Elon Musk's ongoing lawsuit against OpenAI includes how OpenAI considered acquiring Cerebras around 2017, a year after Cerebras was founded and just a few years after OpenAI began operations. Contains new evidence to explain why.
In an email to OpenAI CEO Sam Altman and Musk, Ilya Satskever, one of OpenAI's co-founders and former chief scientist, said that he would sell Cerebra through Musk's EV company, Tesla, in an email to OpenAI CEO Sam Altman and Musk. The idea of acquiring the company was floated. At the time, Musk was financially involved in OpenAI and had some influence over its direction.
“If we decide to acquire Cerebra, I strongly believe it will be done through Tesla,” Sutskever wrote in September 2017. Specifically, Tesla has a duty to its shareholders to maximize shareholder returns, and there are concerns that this may not align with OpenAI's mission. Therefore, the overall results may not be optimal for OpenAI. ”

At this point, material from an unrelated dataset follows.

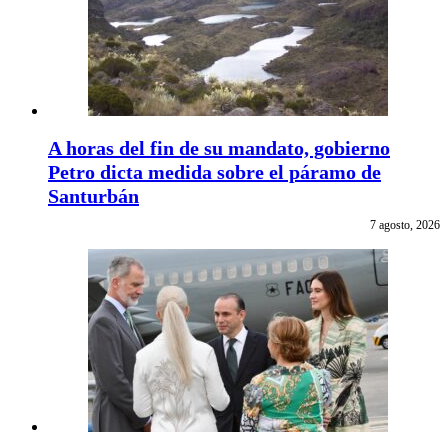
A horas del fin de su mandato, gobierno
Petro dicta medida sobre el páramo de
Santurbán
7 agosto, 2026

In an email dated July 2017 that Mr. Sutskever sent to Mr. Musk and OpenAI co-founder Greg Brockman (currently the company's president), Mr. Sutskever stated that he wanted to “negotiate the terms of the merger with Cerebras” and ” It mentions Cerebra-related topics such as “further due diligence with Cerebra.”

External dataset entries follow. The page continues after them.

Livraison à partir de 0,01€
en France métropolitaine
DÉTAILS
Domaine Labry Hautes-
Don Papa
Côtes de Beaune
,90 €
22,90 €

Although the reasons for this are not clear from the exhibit, the merger agreement would ultimately fail. And OpenAI will end up shelving its chip ambitions for years.
Sunnyvale, California-based Cerebras builds custom hardware to run and train AI models, and its chips are faster and more efficient than Nvidia's flagship products for AI workloads. I claim that.

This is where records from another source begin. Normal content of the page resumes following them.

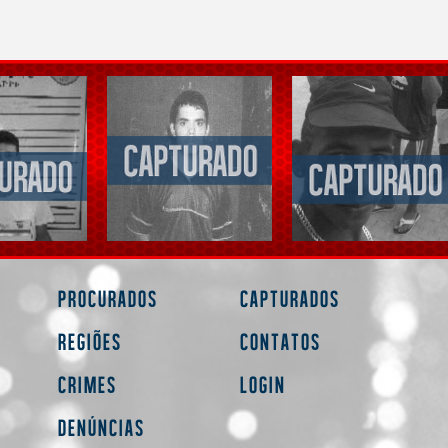
Procurados
Capturados
Regiões
Contatos
Crimes
Login
Denúncias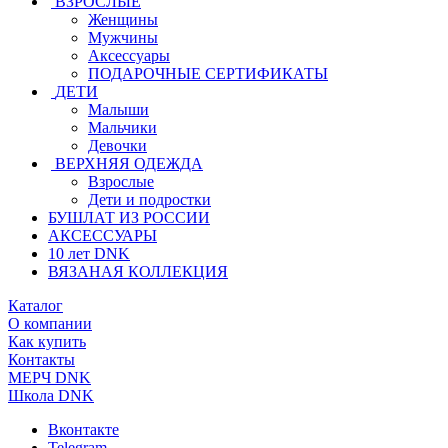
ВЗРОСЛЫЕ
Женщины
Мужчины
Аксессуары
ПОДАРОЧНЫЕ СЕРТИФИКАТЫ
ДЕТИ
Малыши
Мальчики
Девочки
ВЕРХНЯЯ ОДЕЖДА
Взрослые
Дети и подростки
БУШЛАТ ИЗ РОССИИ
АКСЕССУАРЫ
10 лет DNK
ВЯЗАНАЯ КОЛЛЕКЦИЯ
Каталог
О компании
Как купить
Контакты
МЕРЧ DNK
Школа DNK
Вконтакте
Telegram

Cerebras, which has raised $715 million in venture capital, is reportedly looking to nearly double its $4 billion valuation through an IPO. However, it faces major challenges. A single Abu Dhabi company, G42, accounted for 87% of Cerebra's revenue in the first half of 2024, and U.S. lawmakers have expressed concerns about the G42's historic relationship with China. Cerebras CEO Andrew Feldman also has a checkered past, pleading guilty to evading accounting controls while vice president of publicly traded Riverstone Networks.
If the acquisition had gone through, both companies might have benefited. While Cerebras may have avoided a difficult path to an IPO, OpenAI may have had critical resources in the race to develop its own chips.
OpenAI has long sought to reduce dependence on Nvidia, which has a large share of the market for AI-optimized chips. OpenAI is late to the in-house chip game, but Google and Amazon Web Services have long offered chips designed for AI workloads that reduce the cost of training, fine-tuning, and running models. We are under such pressure. Having your own chip could be one way to achieve the needed savings.
At one point, OpenAI wanted to establish a network of factories for making chips and was considering acquisitions. However, the company has reportedly abandoned these plans, aggressively ramping up its team of chip designers and engineers, and collaborating with semiconductor companies Broadcom and TSMC to develop AI chips to run the models. He decided to develop it. This could happen as early as 2026.